- _RECORD EXTRACTS_
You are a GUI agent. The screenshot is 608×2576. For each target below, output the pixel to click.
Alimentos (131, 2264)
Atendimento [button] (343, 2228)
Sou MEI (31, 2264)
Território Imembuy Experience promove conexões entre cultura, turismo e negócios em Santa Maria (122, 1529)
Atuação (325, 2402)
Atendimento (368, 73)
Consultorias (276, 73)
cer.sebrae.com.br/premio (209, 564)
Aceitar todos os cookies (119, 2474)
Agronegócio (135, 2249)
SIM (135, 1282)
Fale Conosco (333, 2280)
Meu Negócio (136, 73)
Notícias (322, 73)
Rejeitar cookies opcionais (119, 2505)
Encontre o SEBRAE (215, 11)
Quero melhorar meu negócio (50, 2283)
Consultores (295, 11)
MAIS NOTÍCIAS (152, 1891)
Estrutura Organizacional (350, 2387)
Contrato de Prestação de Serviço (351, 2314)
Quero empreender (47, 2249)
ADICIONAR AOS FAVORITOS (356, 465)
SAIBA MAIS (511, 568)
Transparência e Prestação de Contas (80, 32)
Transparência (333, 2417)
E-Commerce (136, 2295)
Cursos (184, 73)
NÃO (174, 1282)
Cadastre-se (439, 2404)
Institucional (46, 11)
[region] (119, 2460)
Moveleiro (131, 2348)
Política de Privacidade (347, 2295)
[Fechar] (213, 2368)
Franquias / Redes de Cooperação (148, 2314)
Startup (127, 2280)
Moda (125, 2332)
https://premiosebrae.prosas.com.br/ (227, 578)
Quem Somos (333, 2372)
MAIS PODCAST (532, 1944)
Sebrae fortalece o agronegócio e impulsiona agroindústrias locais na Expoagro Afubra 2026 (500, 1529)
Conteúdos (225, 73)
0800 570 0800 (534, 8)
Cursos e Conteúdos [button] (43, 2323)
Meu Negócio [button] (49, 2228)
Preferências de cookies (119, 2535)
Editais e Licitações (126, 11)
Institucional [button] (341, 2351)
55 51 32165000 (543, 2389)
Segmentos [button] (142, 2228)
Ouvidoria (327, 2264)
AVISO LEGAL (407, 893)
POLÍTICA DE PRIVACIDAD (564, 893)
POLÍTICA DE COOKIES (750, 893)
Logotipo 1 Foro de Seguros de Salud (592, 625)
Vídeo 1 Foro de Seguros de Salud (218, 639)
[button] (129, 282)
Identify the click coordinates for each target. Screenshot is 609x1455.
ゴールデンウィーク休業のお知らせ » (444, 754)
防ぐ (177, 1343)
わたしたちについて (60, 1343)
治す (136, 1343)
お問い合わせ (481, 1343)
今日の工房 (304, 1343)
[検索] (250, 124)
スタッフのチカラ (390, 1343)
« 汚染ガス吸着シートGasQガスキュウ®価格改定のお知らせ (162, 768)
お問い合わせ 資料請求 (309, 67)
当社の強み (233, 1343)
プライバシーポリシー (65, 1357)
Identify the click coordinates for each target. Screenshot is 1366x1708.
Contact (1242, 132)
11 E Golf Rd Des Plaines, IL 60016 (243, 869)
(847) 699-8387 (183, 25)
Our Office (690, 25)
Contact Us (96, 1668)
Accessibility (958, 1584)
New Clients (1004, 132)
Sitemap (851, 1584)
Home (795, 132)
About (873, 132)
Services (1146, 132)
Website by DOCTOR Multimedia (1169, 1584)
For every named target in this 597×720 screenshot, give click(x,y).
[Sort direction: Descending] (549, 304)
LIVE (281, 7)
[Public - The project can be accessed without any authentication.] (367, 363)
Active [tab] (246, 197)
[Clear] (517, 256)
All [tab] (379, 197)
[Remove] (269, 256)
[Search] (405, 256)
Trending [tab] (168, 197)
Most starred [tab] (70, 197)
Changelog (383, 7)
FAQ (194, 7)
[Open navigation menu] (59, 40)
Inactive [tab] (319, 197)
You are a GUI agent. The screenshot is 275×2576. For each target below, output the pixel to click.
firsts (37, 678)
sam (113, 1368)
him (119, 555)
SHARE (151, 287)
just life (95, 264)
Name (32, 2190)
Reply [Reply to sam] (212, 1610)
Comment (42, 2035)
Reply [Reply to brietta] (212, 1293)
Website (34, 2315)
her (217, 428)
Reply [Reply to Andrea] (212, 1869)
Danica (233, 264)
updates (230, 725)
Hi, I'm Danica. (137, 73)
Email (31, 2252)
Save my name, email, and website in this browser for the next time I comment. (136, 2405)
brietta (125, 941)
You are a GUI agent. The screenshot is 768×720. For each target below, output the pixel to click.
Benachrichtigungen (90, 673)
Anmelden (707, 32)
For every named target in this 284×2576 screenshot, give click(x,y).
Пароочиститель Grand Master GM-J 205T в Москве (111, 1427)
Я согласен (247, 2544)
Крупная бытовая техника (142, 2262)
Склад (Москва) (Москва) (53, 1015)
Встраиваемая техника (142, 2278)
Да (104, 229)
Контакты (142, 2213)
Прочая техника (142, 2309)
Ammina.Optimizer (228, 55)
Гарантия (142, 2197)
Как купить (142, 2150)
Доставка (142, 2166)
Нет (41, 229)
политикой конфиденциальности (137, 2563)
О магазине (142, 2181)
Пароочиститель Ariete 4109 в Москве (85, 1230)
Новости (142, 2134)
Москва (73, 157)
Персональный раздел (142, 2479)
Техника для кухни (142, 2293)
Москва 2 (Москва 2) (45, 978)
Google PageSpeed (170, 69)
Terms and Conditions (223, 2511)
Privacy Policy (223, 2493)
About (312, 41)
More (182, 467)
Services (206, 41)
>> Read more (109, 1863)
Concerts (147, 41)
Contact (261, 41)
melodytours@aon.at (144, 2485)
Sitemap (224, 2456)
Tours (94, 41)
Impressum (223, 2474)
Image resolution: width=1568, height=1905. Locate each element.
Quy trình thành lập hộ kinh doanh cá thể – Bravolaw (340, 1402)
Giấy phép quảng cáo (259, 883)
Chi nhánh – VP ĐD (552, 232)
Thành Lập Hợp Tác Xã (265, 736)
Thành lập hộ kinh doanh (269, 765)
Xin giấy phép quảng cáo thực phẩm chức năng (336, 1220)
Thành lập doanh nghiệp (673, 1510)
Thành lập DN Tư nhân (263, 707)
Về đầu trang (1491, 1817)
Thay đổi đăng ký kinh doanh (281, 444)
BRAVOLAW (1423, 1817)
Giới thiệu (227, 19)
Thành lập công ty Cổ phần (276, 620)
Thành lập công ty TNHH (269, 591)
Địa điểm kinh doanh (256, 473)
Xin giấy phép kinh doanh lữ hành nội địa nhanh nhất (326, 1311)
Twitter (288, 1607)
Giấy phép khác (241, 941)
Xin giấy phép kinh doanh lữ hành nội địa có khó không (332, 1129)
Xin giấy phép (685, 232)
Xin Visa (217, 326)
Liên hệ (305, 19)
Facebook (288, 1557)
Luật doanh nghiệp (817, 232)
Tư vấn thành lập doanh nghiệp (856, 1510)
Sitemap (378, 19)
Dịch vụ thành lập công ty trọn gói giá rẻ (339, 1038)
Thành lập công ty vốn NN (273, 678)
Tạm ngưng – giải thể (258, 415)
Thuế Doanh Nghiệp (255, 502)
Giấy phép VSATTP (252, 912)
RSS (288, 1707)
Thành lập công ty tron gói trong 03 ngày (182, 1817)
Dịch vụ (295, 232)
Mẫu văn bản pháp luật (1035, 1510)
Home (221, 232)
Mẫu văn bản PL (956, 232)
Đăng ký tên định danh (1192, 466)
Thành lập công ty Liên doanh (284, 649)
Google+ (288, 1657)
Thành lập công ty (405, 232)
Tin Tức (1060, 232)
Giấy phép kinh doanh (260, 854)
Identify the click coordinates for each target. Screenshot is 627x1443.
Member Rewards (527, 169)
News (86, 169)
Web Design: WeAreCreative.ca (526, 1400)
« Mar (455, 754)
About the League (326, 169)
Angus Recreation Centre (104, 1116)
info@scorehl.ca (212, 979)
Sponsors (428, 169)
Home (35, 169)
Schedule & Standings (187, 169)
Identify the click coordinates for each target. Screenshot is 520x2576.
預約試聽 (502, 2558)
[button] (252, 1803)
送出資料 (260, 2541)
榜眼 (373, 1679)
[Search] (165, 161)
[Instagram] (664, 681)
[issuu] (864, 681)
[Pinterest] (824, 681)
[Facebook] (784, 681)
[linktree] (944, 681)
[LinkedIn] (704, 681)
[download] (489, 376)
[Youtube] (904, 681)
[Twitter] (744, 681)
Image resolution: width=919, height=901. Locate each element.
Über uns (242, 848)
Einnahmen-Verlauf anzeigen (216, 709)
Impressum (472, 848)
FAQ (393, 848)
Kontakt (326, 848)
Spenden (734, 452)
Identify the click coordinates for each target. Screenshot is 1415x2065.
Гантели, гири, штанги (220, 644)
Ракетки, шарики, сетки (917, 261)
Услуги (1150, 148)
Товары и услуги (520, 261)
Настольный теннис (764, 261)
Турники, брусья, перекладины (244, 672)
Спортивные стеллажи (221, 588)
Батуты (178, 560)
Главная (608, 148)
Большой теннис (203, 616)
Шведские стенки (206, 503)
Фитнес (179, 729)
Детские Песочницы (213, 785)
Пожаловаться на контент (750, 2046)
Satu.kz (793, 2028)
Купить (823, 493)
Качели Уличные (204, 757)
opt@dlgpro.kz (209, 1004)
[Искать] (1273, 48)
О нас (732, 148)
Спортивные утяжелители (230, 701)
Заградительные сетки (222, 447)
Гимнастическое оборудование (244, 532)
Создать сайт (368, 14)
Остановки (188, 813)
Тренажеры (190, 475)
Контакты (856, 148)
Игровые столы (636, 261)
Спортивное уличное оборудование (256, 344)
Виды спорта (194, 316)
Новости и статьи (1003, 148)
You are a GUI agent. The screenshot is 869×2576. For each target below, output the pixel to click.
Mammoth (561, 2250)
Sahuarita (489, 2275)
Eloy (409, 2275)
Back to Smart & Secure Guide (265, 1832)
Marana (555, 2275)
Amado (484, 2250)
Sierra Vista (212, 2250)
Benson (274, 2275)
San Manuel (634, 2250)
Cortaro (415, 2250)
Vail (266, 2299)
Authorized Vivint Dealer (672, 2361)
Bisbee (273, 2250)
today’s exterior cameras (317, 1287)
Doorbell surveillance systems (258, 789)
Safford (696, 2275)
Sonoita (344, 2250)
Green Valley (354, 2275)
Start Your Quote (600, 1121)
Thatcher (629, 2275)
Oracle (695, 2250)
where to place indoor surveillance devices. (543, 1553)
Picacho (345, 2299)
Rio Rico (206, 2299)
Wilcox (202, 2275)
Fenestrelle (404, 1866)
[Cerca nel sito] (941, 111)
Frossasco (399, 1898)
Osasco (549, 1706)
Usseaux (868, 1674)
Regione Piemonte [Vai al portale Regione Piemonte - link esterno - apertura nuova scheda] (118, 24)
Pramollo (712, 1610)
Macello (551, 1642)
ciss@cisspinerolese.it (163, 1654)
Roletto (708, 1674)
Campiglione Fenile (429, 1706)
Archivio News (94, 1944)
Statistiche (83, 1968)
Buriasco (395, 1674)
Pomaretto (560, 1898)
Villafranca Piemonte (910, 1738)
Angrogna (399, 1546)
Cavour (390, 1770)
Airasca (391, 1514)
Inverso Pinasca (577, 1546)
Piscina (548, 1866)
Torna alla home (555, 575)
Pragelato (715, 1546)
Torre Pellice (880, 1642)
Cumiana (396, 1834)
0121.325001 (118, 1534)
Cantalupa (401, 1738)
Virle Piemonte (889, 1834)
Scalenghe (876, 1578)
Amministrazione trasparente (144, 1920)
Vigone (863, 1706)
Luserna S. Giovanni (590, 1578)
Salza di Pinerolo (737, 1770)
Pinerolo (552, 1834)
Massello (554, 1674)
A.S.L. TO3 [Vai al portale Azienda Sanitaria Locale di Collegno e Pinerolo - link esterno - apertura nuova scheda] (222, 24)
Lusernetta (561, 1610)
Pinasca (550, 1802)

- _ABOUT THIS EXERCISE_
Copy every line of the listing where the word "Salud" appears.

- _SOLVED PROBLEM_
Logotipo 1 Foro de Seguros de Salud (592, 625)
Vídeo 1 Foro de Seguros de Salud (218, 639)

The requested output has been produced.